No es como Sashka. Ten cuidado, Tarod. Ten cuidado.
Las palabras lo alcanzaron como un dardo helado, y el viento que soplaba a través del reino del Caos se alzó un instante hasta convertirse en aullido huracanado. Tarod levantó un brazo y lo apaciguó; después su mano se cerró en torno a la llama del mundo, como si ésta fuera una luciérnaga que hubiera atrapado en la palma de la mano. Su conciencia se movió, volvió a centrarse y contempló al anciano, el que antaño había sido su compañero, y vio que los envejecidos ojos de color avellana lo reconocían y que el hombre sabía que había escuchado sus palabras.
El contacto no duró más que un instante. Otra presencia esperaba al alma de Keridil, y Tarod se retiró elegantemente, dejando tan sólo una ligera turbulencia en el aire del dormitorio y una caricia en la mente del Sumo Iniciado que era su forma de despedirse. Se había terminado. El último defensor de las viejas costumbres del Círculo se había ido, y el futuro se abría a nuevas influencias. Sería, pensó, una era interesante.

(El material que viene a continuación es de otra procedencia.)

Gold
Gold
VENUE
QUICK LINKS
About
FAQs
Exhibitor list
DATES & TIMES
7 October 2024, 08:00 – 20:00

Se volvió y dejó atrás el desolado acantilado, permitiendo que regresara hacia el espectro de luz y oscuridad siempre cambiante a partir del cual lo había creado. Reflexionó en el extraño mensaje de Keridil: No es como Sashka. Le intrigaba aquella referencia, porque hacía mucho tiempo que nada le recordaba aquel nombre. Por mera curiosidad, formó una imagen a partir de las resplandecientes neblinas que lo rodeaban, la imagen de una mujer joven, alta y adorable, con ojos marrones y una melena de cabellos castaño rojizos. Como ejemplo de egoísmo humano, codicia y corrupción, Sashka no había tenido rival. También había poseído una exquisita belleza, una rara inteligencia y la capacidad de ocultar a los hombres la verdad que acechaba tras su máscara. Había sido maligna, lo cual era una noción divertida, teniendo en mente las acusaciones que en época de Sashka se habían hecho contra los que eran como él.

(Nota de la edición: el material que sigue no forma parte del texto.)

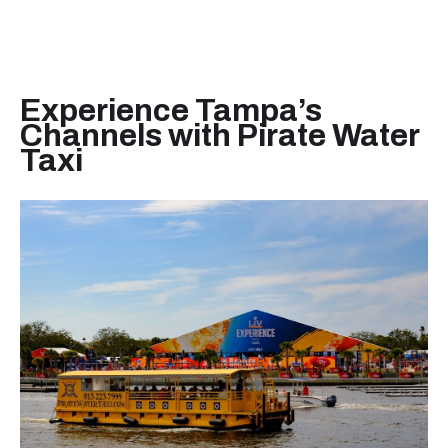
Experience Tampa’s
Channels with Pirate Water
Taxi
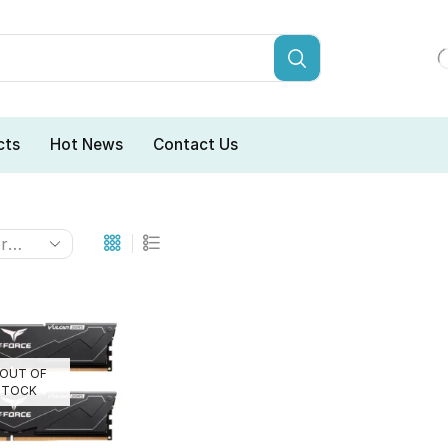
cts
Hot News
Contact Us
OUT OF
STOCK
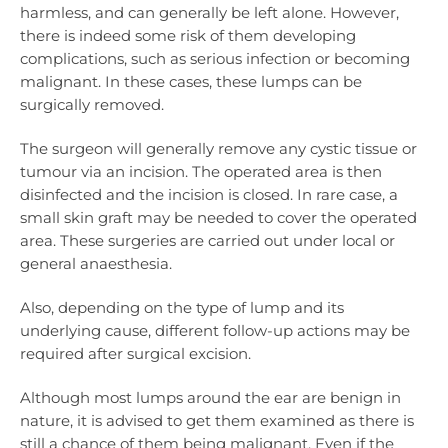
harmless, and can generally be left alone. However,
there is indeed some risk of them developing
complications, such as serious infection or becoming
malignant. In these cases, these lumps can be
surgically removed.
The surgeon will generally remove any cystic tissue or
tumour via an incision. The operated area is then
disinfected and the incision is closed. In rare case, a
small skin graft may be needed to cover the operated
area. These surgeries are carried out under local or
general anaesthesia.
Also, depending on the type of lump and its
underlying cause, different follow-up actions may be
required after surgical excision.
Although most lumps around the ear are benign in
nature, it is advised to get them examined as there is
still a chance of them being malignant. Even if the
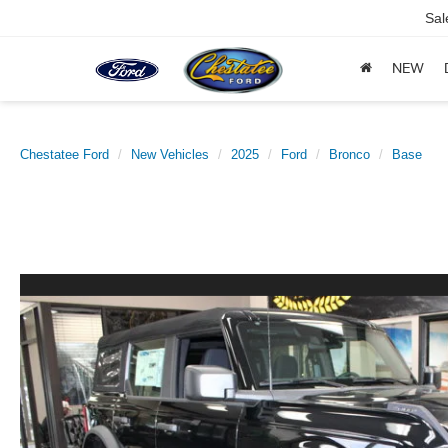
Sal
NEW
Chestatee Ford
New Vehicles
2025
Ford
Bronco
Base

Pero hacía tiempo que Sashka había sido expulsada del mundo mortal y de los otros mundos. Incluso el gusano que habitaba el núcleo de su corazón debía de haberse convertido ya en nada, en el infierno sin dimensiones al que la había enviado. Era una lástima que Keridil no hubiera sabido cortar los últimos lazos para abandonar su vana esperanza de volverla a encontrar. Se habría merecido algo mejor, pero incluso con su último aliento había musitado su nombre.
No es como Sashka. Ociosamente, Tarod se preguntó qué espejismo, qué fantasía distorsionada había estado en la mente de Keridil en aquel momento. Parecía haber querido avisarle algo, pero sus pensamientos habían sido demasiado débiles y confusos para que el mensaje tomara forma y consistencia. ¿Un fantasma del pasado? ¿Algún demonio amante creado por su propia mente? Tarod sonrió con cierta compasión. El Caos no tenía nada que temer de los fantasmas.
Hizo desaparecer la hermosa imagen de Sashka, que giraba lentamente sobre sí misma, y alzó la vista al ominoso cielo. Un relámpago rojo sangre estalló en el firmamento y, siguiendo un capricho, Tarod lanzó su conciencia hasta unirse con él, mientras los fragmentos de su forma humana se esparcían como un millón de diamantes. Uno de los siete prismas que seguían pulsando con ritmo lento e incansable en el vasto horizonte resplandeció repentina y brevemente; después el relámpago se repitió y rasgó la bóveda celeste, y una oscura sombra se extendió sobre el paisaje cambiante y luminoso para desaparecer en el chisporroteante arco iris, muy arriba.